A powerful tool for extracting data from various SQL databases to CSV or Parquet files. Perfect for data migration, backup, and analysis tasks.
Features
- Support for multiple database types:
- PostgreSQL
- Microsoft SQL Server
- Google BigQuery
- Snowflake
- Databricks
- DuckDB (macOS only)
- Export to CSV or Parquet format
- Parallel extraction with configurable batch size
- Progress tracking and checkpointing
- Kubernetes integration for state management
- Cross-platform support (except DuckDB which is macOS-only)
Installation
# Install using Go
go install github.com/gerhard-ee/sqlextract@latest
# Verify installation
sqlextract --version
Usage
Command Line Interface
sqlextract [flags] [options]
Flags:
--help, -h Show help
--version, -v Show version
--config, -c Path to configuration file
--type, -t Database type (postgres, mssql, bigquery, snowflake, databricks, duckdb)
--host, -H Database host
--port, -P Database port
--user, -u Database user
--password, -p Database password
--database, -d Database name
--schema, -s Database schema
--table, -T Table to extract
--output, -o Output file path
--format, -f Output format (csv, parquet)

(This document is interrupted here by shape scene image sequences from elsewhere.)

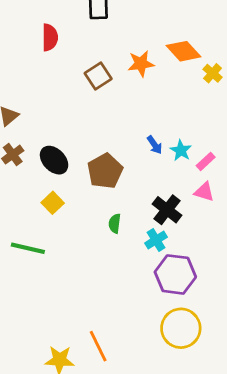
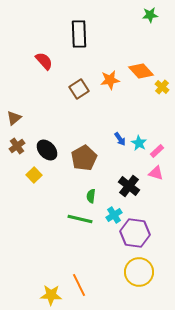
red semicircle: (50, 37) -> (44, 61), turned -42
yellow square: (53, 203) -> (34, 175), moved
cyan cross: (156, 240) -> (114, 215), moved
green line: (28, 248) -> (80, 219), moved

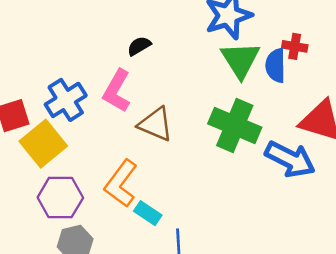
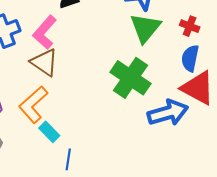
blue semicircle: (276, 65) -> (190, 58), moved
brown triangle: (156, 124) -> (44, 62), moved
blue arrow: (290, 159) -> (168, 113), turned -54

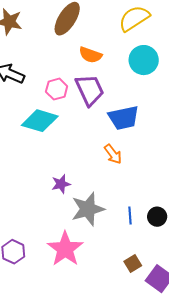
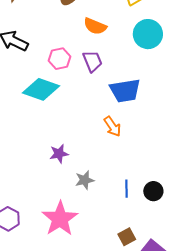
purple trapezoid: (90, 90) -> (92, 61), size x0.7
gray star: (88, 209) -> (85, 180), size x0.6

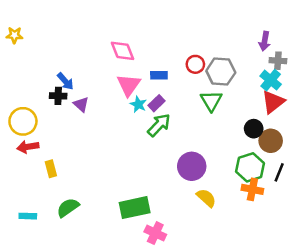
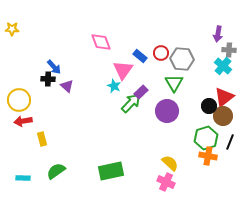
blue rectangle: (159, 75) -> (140, 56), moved, turned 40
pink triangle: (129, 85) -> (123, 70), moved
red triangle: (273, 102) -> (224, 97), moved
purple rectangle: (156, 103) -> (141, 92), moved
purple circle: (192, 166) -> (167, 111), moved
pink cross: (155, 233) -> (166, 182), moved

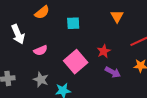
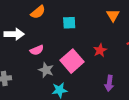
white arrow: (18, 34) -> (14, 34), turned -66
purple arrow: (113, 72) -> (109, 83), moved, turned 70
gray star: (41, 80) -> (46, 70), moved

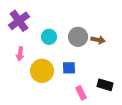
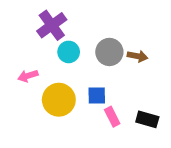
purple cross: (19, 21) -> (52, 25), moved
pink arrow: (20, 54) -> (28, 76), turned 64
pink rectangle: (81, 93) -> (112, 117), moved

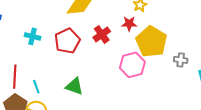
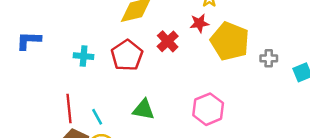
pink hexagon: (132, 65) -> (208, 109), moved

--batch-size, -b Batch size for extraction (default: 1000)
--concurrency, -C Number of concurrent extractions (default: 1)
--where, -w WHERE clause for filtering data
--key-columns, -k Key columns for ordering
--state-manager, -S State manager type (memory, kubernetes)
--namespace, -n Kubernetes namespace (required for kubernetes state manager)
Options:
--project-id Google Cloud project ID (BigQuery)
--credentials-file Path to Google Cloud credentials file (BigQuery)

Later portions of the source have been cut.